Bon, je suis passé sur Chrome qui ne me fait aucun souci. Cela étant, je regrette l'interface de Safari et que personne n'ait pu me donner l'ombre d'une piste quant à la disparition du bouton "plein écran" des videos YouTube et sur l'impossibilité de lire les vidéos de presse qui disent qu'il faut FlashPlayer alors que le plugin est installé, ClickToFlash activé ou non.

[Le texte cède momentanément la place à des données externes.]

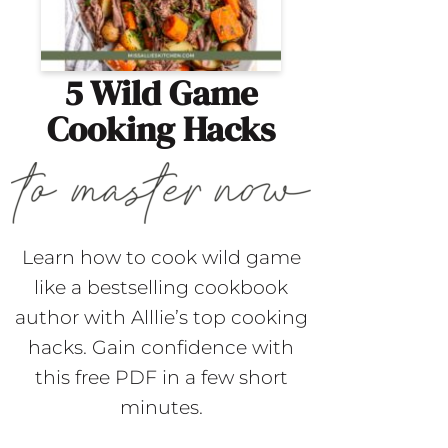
5 Wild Game
Cooking Hacks
Learn how to cook wild game
like a bestselling cookbook
author with Alllie’s top cooking
hacks. Gain confidence with
this free PDF in a few short
minutes.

Je voudrais bien disposer des deux navigateurs qui fonctionneraient tous les deux.


----------



## Anonyme (12 Juillet 2013)

patple a dit:


> Bon, je suis passé sur Chrome qui ne me fait aucun souci. Cela étant, je regrette l'interface de Safari et que personne n'ait pu me donner l'ombre d'une piste quant à la disparition du bouton "plein écran" des videos YouTube et sur l'impossibilité de lire les vidéos de presse qui disent qu'il faut FlashPlayer alors que le plugin est installé, ClickToFlash activé ou non.
> 
> Je voudrais bien disposer des deux navigateurs qui fonctionneraient tous les deux.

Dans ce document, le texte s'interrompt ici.